Porto 22 graus

21.3.11
porto 22 graus
à espera da mala

o corpo não queria ainda voltar
agarra-se pela ponta dos dedos

é refrescante sair
largar a rotina;
regresso aos poucos
agarrada a uma certa apatia

a pressão ao descer, na cabeça, nariz... os milésimos de segundo de "queda livre" e a senhora do lado que agarra a perna do marido a cada solavanco.

as palavras atropelam-se na cabeça
e os dedos não sabem bem o que escrever
e a mala que não vem e me dá mais uns momentos fora da minha realidade
já rola o tapete
e cá estou
está calor
e a electricidade estática estala-me nas mãos quando tiro o casaco
(please take off your jacket ó cara de estrangeira; mérci e áurrevuár)

acabei de ler o Livro
e vejo tudo ligado
o emigra francês do Livro, os franceses no avião que não param de parlê
a sensação de clareza de encaixe de todas as peças
mesmo aquelas que pareciam não pertencer a este puzzle
embriagada de sono,
deixo vaguear o pensamento
para não ter de estar já aqui
de volta à vidinha
só mais um pedaceinho...
absorvo pronúncias, gestos, risos, formas de falar
reproduzo-os inconscientemente
e as palavras que me saem pelos dedos são como as do Livro
misturadas no tempo e no espaço
e agradeço ao autor, assim como ele agradece ao leitor
a claridade
a nesga de luz que se abriu e libertou tantas palavras

o céu aqui está mais azul e o mar também
ao contrário do que esperava.
fomos almoçar à beira-mar
aproveitar este sol

abrir a mala
sentir os cheiros
especiarias, broinhas
diluente, detergente
depois de uns dias entupidos, os cheiros invadem-me as narinas

estou numa luta contra o sono
escrever e escrever antes de acordar
antes de esquecer
antes de acordar aqui e já não ser lá
e depois já não saber exactamente as mesmas palavras
e perdê-las da memória

é bom sair
é preciso mudar o ponto de vista
é preciso dançar e dar saltinhos e dar abraços a um copo de vinho
é preciso ser ridícula e rir e fazer parvoíces
é preciso dar, fazer, partilhar
fazer…
ser útil
é preciso jogar e ganhar e perder e ter muita sorte, ou ter muitos duques
e rir de tudo isso e do que mais vier

voltar de coração cheio
e de mãos com tinta, demãos de tinta.. e pingos de tinta nos sapatos
e pingos de leite na bica: sai mais um garoto enquanto rabisco nas toalhas de papel do café
e bebo um chá e vamos ao Sá, ou bebo uma brisa maracujá; ice tea é que não pode ser!
e uma broinha que vem sempre a calhar
e um prego especial e saio a rebolar
… também há muita humidade nesta “ila” da Madeira…

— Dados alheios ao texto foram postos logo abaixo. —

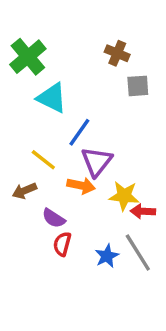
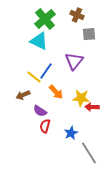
green cross: (28, 57) -> (45, 19), moved
blue line: (79, 132) -> (46, 71), moved
purple triangle: (97, 161) -> (74, 61), moved
orange arrow: (81, 186) -> (56, 92), turned 35
gray line: (138, 253) -> (89, 153), moved

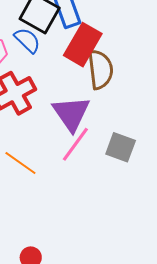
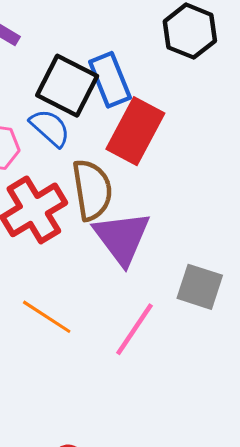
brown semicircle: (100, 69) -> (92, 190), moved
pink line: (75, 144) -> (135, 329), moved

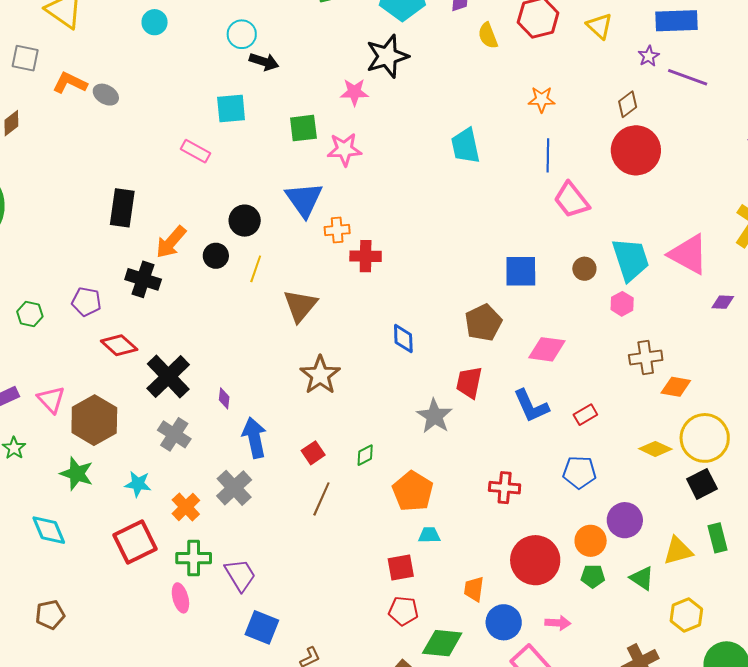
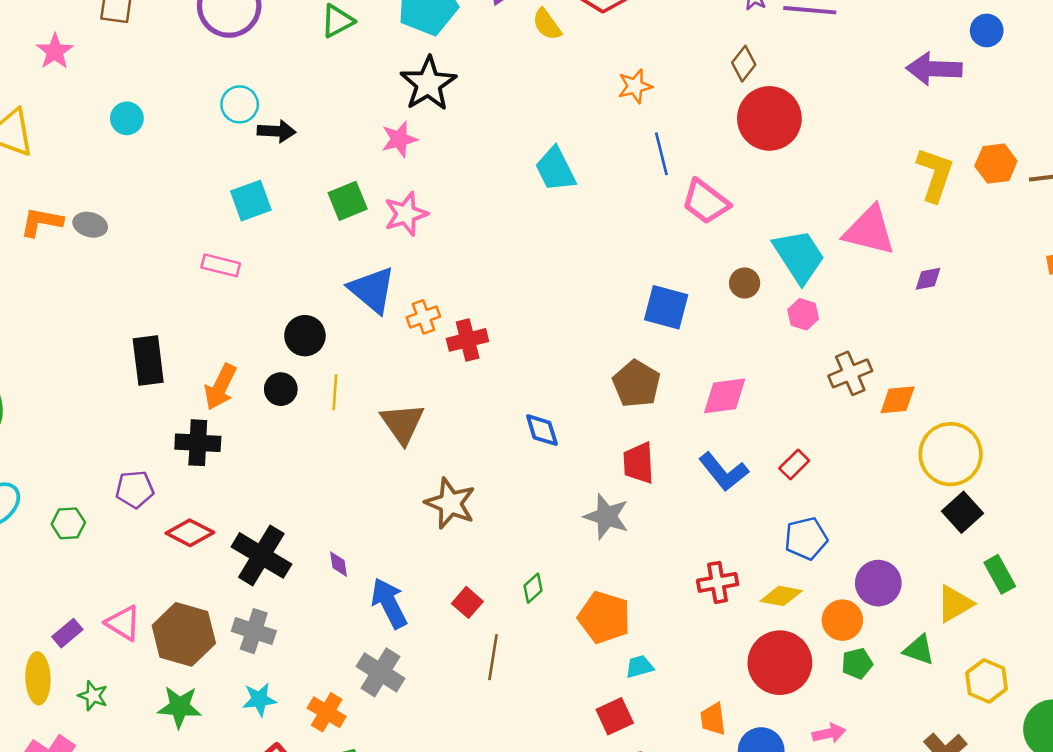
blue square: (521, 271) -> (666, 307), turned 30
gray cross: (174, 434) -> (254, 631), moved
yellow diamond: (655, 449) -> (781, 596), moved

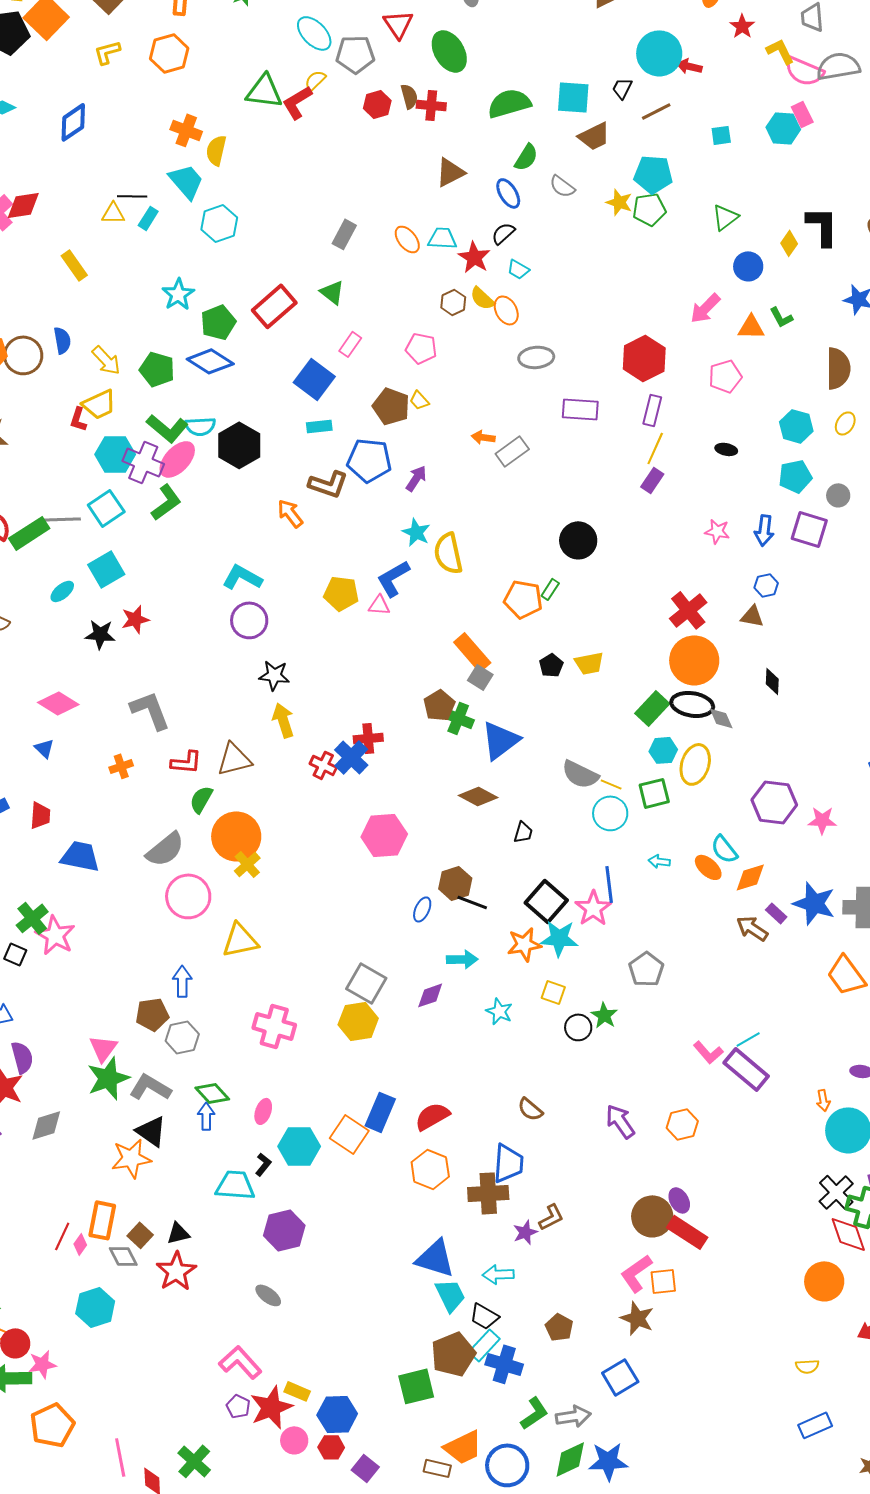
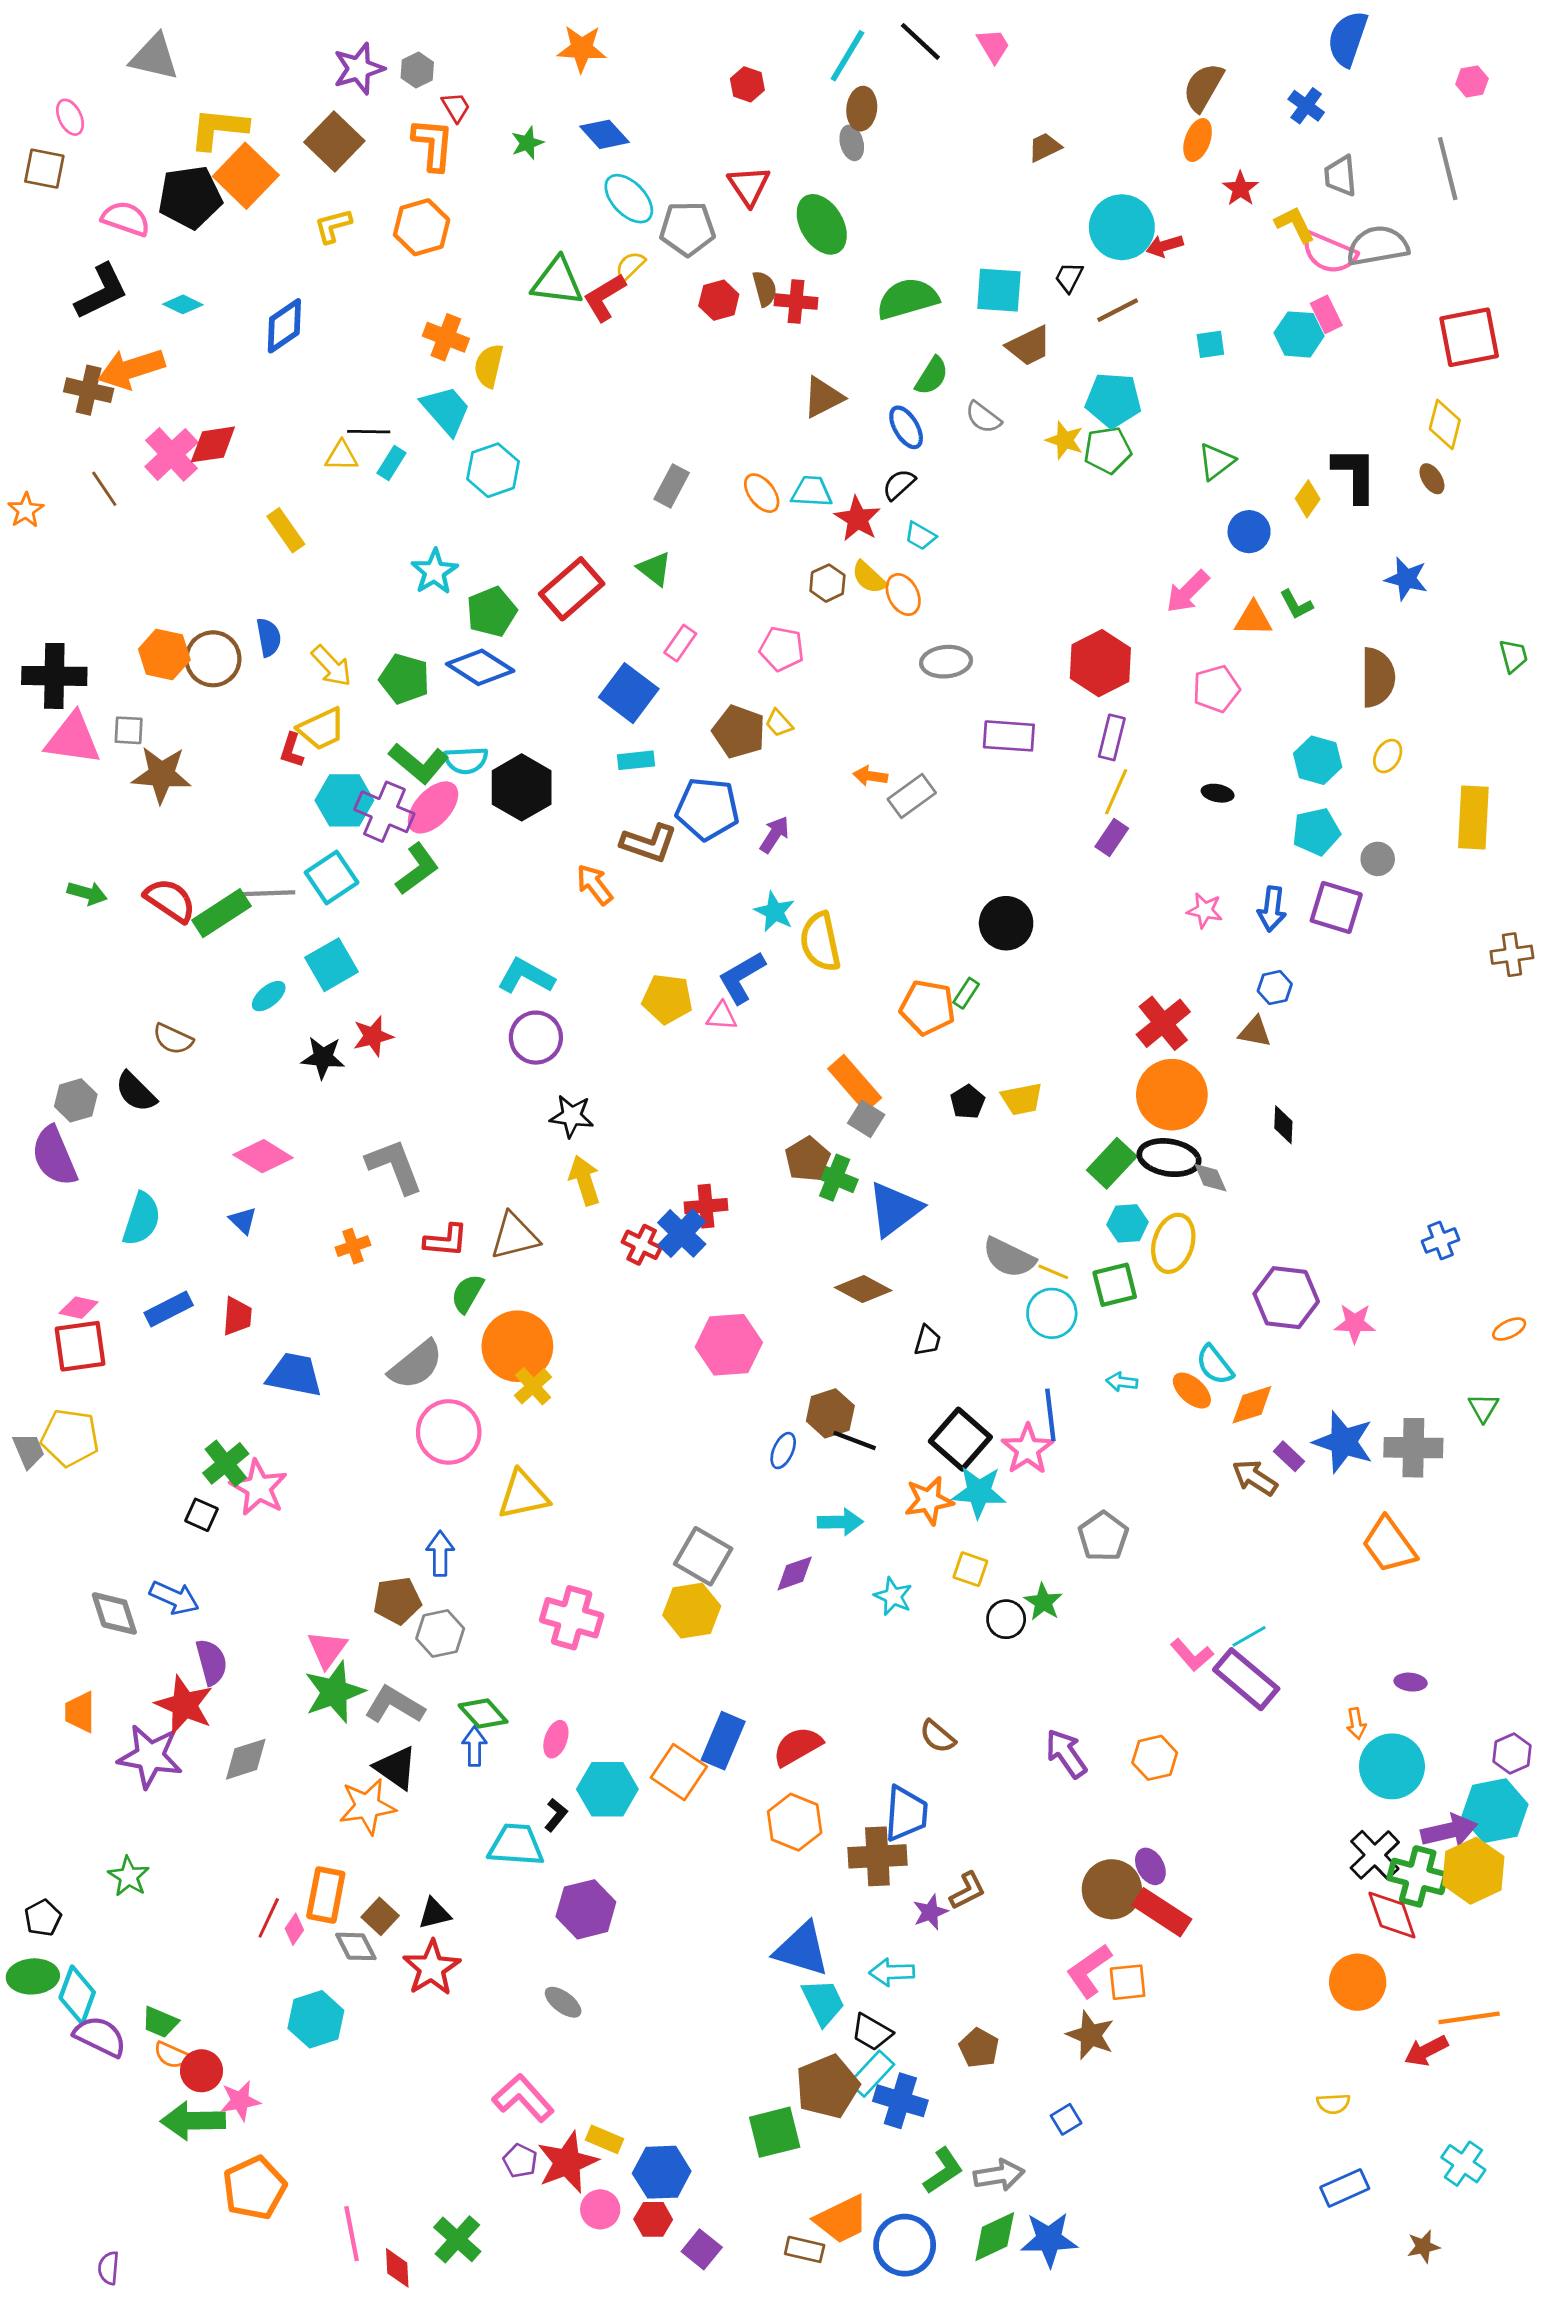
red arrow: (689, 66) -> (1165, 246), turned -30
blue square: (620, 1377) -> (1066, 2119), size x0.6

e sentir-me tão em casa que só apetece dizer até já

4 comentários:

Luísa Freixo disse...

até já!<3

Anónimo disse...

o corpo chegou ao lado de cá, mas alma ainda ficou7está lá......
é bonito.
beijos
olides

Marta Figueroa disse...

e a alma não precisa de bilhete de avião ;)
beijos

Unknown disse...

Humm, muito bem sim senhora, não sabia dessa tua veia poética.
Pois é a nossa ilha é assim mesmo, ainda nem saimos e já temos saudades e vontade de voltar, mas em breve haverão mais brisas maracujá, broinhas, paredes para pintar e viagens ao "suá" hehe :)bjs e bom regresso à "vidinha".